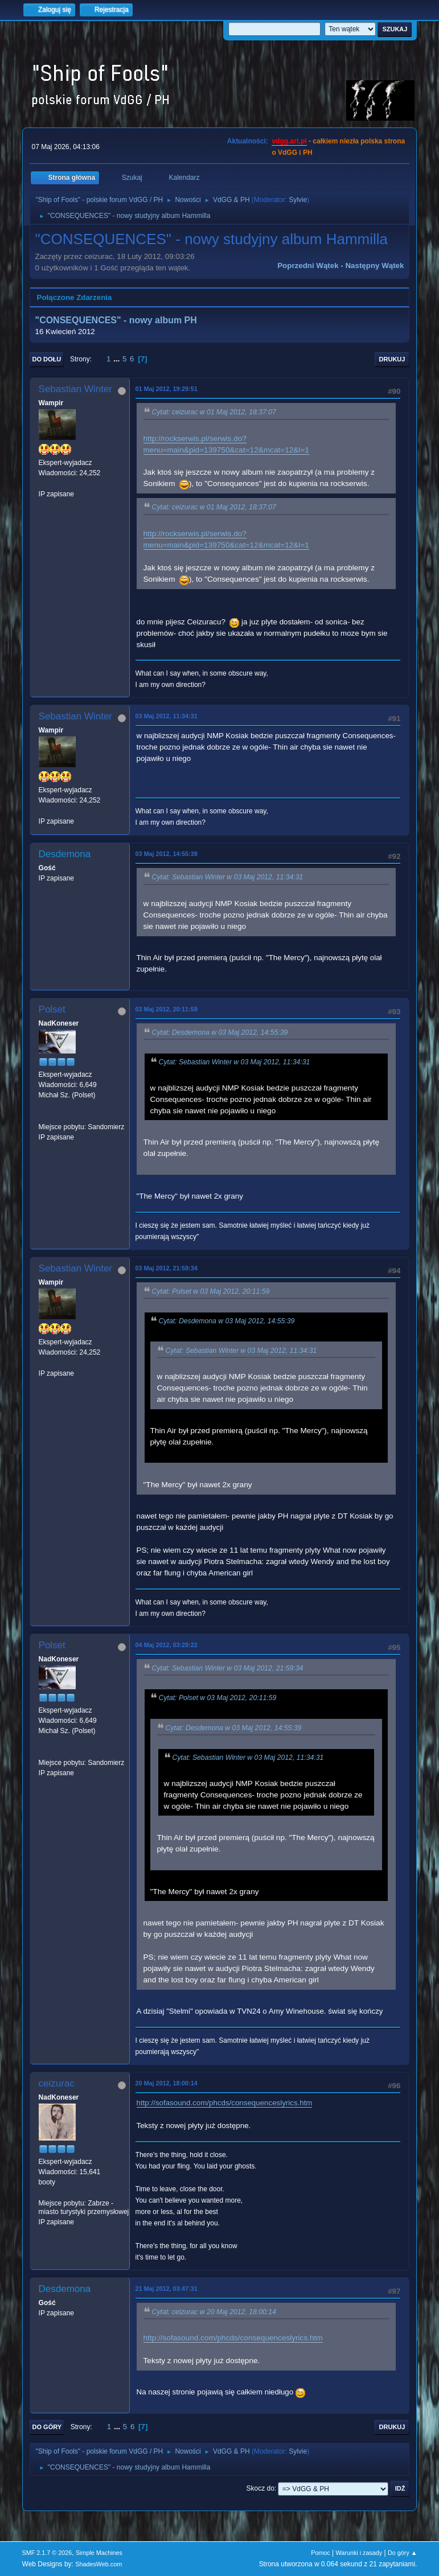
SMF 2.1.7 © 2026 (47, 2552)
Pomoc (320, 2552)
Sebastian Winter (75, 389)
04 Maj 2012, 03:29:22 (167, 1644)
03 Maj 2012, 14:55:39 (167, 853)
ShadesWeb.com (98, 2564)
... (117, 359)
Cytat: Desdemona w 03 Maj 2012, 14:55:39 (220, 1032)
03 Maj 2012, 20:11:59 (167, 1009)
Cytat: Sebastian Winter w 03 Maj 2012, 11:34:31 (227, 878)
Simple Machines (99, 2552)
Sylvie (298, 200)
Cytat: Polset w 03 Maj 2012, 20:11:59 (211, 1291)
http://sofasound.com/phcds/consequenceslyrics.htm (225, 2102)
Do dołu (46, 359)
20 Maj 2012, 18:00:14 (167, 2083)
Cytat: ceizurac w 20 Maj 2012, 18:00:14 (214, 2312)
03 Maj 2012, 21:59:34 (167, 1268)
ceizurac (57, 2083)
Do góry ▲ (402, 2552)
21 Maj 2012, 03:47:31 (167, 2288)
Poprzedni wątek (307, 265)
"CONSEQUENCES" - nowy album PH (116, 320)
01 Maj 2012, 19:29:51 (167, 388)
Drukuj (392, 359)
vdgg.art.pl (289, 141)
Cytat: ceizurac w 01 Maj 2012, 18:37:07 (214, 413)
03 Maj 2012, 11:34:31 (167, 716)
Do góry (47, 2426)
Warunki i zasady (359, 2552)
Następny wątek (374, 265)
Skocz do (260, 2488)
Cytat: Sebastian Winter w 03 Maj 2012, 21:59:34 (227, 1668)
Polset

════

AIM OF THE TASK - Every line above with the word "Cytat" belongs in the answer, copied as written.

THE ANSWER -
Cytat: Desdemona w 03 Maj 2012, 14:55:39 (220, 1032)
Cytat: Sebastian Winter w 03 Maj 2012, 11:34:31 (227, 878)
Cytat: Polset w 03 Maj 2012, 20:11:59 (211, 1291)
Cytat: ceizurac w 20 Maj 2012, 18:00:14 (214, 2312)
Cytat: ceizurac w 01 Maj 2012, 18:37:07 (214, 413)
Cytat: Sebastian Winter w 03 Maj 2012, 21:59:34 (227, 1668)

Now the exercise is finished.